## PIMS/UBC Distinguished Lecture: Robert McCann

- Date: 08/20/2012
- Time: 15:00

**Robert McCann**

Robert McCann has been a Professor of Mathematics at the University of Toronto since 1998.

He grew up in Windsor Ontario, and studied engineering and physics at Queen's University before completing his doctorate in mathematics at Princeton in 1994. In the subsequent years, McCann has emerged as a leading figure in the development of the theory of optimal transportation. His work balances very pure contributions to deep mathematics with the discovery of new applications to image processing, atmospheric circulation patterns, and to optimizing economic decisions.

Before accepting a position at the University of Toronto, McCann was Tamarkin Assistant Professor of Mathematics at Brown University in Providence, Rhode Island.

His past awards include an American Mathematical Society Centennial Fellowship, the Monroe Martin Prize in Applied Mathematics, and the Coxeter-James Prize of the Canadian Mathematical Society. He currently serves as Editor-in-Chief of the Canadian Journal of Mathematics.

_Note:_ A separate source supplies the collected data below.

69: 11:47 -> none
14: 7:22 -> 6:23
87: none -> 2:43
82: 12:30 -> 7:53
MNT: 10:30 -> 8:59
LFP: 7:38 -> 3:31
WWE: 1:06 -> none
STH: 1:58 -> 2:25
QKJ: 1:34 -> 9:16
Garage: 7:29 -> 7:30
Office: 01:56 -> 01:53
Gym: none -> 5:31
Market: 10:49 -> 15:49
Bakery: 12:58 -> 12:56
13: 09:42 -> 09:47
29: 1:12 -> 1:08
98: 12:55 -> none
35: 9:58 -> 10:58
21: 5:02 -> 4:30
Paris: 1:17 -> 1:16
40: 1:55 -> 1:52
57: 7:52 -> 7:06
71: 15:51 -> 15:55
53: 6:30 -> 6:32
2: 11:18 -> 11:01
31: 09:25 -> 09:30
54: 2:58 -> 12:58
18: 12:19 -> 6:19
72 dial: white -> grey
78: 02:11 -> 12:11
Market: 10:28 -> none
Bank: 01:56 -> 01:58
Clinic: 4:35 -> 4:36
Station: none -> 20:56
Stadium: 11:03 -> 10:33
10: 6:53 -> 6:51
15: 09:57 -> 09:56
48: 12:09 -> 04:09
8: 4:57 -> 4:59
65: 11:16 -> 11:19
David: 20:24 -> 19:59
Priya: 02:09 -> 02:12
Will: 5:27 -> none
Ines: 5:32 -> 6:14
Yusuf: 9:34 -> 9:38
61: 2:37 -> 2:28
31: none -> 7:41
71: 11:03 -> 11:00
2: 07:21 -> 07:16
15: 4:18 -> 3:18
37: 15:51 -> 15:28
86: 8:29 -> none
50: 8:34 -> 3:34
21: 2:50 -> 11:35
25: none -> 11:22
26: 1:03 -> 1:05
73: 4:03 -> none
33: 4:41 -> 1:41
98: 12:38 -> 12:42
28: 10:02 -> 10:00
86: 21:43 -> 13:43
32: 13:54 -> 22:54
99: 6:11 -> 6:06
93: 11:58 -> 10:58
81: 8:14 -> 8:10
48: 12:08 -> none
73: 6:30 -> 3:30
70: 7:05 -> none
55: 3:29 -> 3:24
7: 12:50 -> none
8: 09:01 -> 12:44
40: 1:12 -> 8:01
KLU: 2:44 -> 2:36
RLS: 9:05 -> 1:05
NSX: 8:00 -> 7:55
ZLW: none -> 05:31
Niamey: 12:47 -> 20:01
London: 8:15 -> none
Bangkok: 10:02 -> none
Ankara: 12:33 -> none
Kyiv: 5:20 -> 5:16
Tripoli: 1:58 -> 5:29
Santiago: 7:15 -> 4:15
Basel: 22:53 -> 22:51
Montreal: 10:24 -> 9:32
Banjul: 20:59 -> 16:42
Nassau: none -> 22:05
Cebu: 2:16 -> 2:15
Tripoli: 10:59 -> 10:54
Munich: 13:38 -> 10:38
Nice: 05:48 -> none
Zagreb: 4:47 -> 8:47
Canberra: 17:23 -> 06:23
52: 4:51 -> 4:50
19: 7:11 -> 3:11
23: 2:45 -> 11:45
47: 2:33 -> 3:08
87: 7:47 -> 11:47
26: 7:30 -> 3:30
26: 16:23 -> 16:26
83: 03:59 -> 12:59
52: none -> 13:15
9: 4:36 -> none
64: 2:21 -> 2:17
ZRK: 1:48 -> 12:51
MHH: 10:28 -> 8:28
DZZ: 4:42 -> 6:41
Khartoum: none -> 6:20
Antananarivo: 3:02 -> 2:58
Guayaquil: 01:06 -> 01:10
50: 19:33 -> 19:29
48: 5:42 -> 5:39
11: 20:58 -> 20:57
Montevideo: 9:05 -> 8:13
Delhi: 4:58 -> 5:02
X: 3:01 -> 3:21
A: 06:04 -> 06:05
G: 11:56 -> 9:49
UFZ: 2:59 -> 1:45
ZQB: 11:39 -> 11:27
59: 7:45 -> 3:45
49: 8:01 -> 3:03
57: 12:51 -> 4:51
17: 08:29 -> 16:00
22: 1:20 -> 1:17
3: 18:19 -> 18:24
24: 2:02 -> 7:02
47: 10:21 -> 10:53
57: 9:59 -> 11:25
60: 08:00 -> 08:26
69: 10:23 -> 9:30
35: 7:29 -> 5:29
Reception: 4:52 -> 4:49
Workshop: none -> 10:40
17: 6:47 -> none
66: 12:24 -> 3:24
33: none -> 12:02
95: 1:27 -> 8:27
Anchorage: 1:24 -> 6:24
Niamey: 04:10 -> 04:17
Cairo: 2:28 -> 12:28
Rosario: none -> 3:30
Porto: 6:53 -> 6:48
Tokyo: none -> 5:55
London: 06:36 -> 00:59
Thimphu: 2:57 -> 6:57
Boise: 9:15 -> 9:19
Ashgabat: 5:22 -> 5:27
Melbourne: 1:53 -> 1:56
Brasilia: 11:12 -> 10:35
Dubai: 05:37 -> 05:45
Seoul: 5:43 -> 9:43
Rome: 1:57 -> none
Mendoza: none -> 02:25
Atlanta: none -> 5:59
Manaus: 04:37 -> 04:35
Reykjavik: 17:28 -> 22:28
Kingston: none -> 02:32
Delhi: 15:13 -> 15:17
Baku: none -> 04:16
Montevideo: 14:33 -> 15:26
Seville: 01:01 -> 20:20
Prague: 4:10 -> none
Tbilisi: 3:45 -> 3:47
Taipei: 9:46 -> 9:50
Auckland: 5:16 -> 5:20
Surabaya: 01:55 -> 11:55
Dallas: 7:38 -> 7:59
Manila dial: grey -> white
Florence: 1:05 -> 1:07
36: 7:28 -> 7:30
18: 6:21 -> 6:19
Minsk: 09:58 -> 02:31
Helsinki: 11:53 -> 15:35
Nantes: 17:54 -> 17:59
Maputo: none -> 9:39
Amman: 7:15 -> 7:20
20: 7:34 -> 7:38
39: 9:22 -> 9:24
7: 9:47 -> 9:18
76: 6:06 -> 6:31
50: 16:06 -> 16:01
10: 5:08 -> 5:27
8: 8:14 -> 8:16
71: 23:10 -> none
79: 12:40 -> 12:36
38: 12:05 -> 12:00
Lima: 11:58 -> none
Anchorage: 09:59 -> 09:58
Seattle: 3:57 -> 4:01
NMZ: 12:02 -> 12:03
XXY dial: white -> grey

University of British Columbia

A glimpse into the differential geometry and topology of optimal transportation.

The Monge-Kantorovich optimal transportation problem is to pair producers with consumers so as to minimize a given transportation cost. When the producers and consumers are modeled by probability densities on two given manifolds or subdomains, it is interesting to try to understand the structure of the optimal pairing as a subset of the product manifold. This subset may or may not be the graph of a map.

The talk will expose the differential topology and geometry underlying many basic phenomena in optimal transportation. It surveys questions concerning Monge maps and Kantorovich measures: existence and regularity of the former, uniqueness of the latter, and estimates for the dimension of its support, as well as the associated linear programming duality. It shows the answers to these questions concern the differential geometry and topology of the chosen transportation cost. It establishes new connections --- some heuristic and others rigorous ---based on the properties of the cross-difference of this cost, and its Taylor expansion at the diagonal.